How those cases actually end up and win at the Supreme Court is a bit complicated. Here's a simple guide, in three steps, to how it could happen.
1) Circuit courts give their rulings
The Ninth Circuit Court's building. Justin Sullivan / Getty Images News
The next major battles for marriage equality will occur at circuit courts, the second highest federal courts in the country. It's expected that the Fourth and 10th Circuit Courts will be the first to rule this summer or fall, since same-sex marriage cases are most advanced in those circuits.
As ThinkProgress explained, this next step could produce much more mixed results for LGBT advocates than lower court's unanimously pro-marriage equality decisions. While the Fourth, Ninth, and 10th Circuit Courts are considered liberal, the Fifth, Sixth, and Seventh Circuit Courts are fairly conservative and also facing same-sex marriage cases.
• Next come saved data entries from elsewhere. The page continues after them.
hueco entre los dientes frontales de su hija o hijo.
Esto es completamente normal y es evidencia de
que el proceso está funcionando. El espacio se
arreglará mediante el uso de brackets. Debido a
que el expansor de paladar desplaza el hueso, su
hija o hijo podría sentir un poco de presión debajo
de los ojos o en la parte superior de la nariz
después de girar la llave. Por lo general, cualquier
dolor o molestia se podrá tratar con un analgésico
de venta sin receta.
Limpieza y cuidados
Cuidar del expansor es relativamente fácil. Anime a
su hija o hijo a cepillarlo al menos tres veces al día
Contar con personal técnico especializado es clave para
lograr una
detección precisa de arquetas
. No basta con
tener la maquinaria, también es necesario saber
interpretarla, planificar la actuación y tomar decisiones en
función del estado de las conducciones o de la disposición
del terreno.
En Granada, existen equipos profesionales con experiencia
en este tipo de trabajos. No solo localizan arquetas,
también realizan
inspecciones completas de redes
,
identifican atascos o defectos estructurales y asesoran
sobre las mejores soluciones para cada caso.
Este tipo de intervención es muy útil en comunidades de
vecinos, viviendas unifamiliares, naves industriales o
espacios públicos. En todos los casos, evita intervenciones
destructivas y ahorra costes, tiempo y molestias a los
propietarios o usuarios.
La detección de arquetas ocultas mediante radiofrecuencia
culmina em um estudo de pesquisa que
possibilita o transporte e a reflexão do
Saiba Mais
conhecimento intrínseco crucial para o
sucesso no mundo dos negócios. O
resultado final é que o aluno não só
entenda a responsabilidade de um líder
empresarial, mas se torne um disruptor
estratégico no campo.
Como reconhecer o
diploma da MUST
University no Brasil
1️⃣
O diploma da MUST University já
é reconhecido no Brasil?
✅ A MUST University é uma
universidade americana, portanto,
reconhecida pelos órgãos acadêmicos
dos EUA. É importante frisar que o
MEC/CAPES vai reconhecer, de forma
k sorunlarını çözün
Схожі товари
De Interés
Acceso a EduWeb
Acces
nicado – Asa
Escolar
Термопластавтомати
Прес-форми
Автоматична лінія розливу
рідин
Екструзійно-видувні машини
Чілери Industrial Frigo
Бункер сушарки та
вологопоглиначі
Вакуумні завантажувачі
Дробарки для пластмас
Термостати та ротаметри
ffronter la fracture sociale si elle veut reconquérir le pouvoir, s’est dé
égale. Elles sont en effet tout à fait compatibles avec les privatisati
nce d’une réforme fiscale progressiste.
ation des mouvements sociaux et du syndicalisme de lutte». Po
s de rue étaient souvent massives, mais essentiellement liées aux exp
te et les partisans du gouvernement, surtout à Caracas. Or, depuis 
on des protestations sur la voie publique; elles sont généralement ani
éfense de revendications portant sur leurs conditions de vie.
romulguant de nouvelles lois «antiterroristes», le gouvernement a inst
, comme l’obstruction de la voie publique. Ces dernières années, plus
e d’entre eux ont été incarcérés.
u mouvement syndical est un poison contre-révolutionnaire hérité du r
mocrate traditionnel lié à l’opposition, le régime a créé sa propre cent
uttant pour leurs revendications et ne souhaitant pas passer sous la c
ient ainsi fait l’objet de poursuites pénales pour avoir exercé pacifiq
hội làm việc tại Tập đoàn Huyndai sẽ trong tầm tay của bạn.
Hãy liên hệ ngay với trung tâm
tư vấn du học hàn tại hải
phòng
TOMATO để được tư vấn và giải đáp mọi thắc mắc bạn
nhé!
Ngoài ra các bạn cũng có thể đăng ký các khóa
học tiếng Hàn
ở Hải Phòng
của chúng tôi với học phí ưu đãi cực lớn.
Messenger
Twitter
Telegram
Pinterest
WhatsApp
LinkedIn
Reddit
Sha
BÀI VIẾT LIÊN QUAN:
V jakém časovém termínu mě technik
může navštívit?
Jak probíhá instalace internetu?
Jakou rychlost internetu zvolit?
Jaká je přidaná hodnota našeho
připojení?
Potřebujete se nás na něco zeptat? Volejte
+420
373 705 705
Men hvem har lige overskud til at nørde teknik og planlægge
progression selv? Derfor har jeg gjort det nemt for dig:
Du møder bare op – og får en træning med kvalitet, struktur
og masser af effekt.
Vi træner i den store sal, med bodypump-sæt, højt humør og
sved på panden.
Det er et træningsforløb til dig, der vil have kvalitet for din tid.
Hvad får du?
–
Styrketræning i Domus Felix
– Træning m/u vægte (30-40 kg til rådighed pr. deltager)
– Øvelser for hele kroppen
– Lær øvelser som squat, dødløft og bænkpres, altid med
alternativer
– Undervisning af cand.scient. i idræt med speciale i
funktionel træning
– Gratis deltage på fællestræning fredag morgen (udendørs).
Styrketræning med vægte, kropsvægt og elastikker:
Now, judges don't necessarily decide their cases based on partisanship. The judge who struck down Pennsylvania's same-sex marriage ban, for example, was supported by Republicans Rick Santorum and George W. Bush. But partisanship can certainly play a role, especially in the higher courts.
2) The Supreme Court agrees to an appeal
Karen Bleier / AFP via Getty Images
After one or more circuit court hands down a ruling, the case can be appealed to the Supreme Court for a final decision. The Supreme Court doesn't have to accept appeals, but, with same-sex marriage cases now reaching all corners of the country, it's widely expected they will.
The chances of the Supreme Court taking the case will also grow if circuit courts give contradictory rulings. If one circuit court rules in favor of marriage equality and another rules against it, that would place a lot more impetus on the Supreme Court to clarify the issue and give a final judgment.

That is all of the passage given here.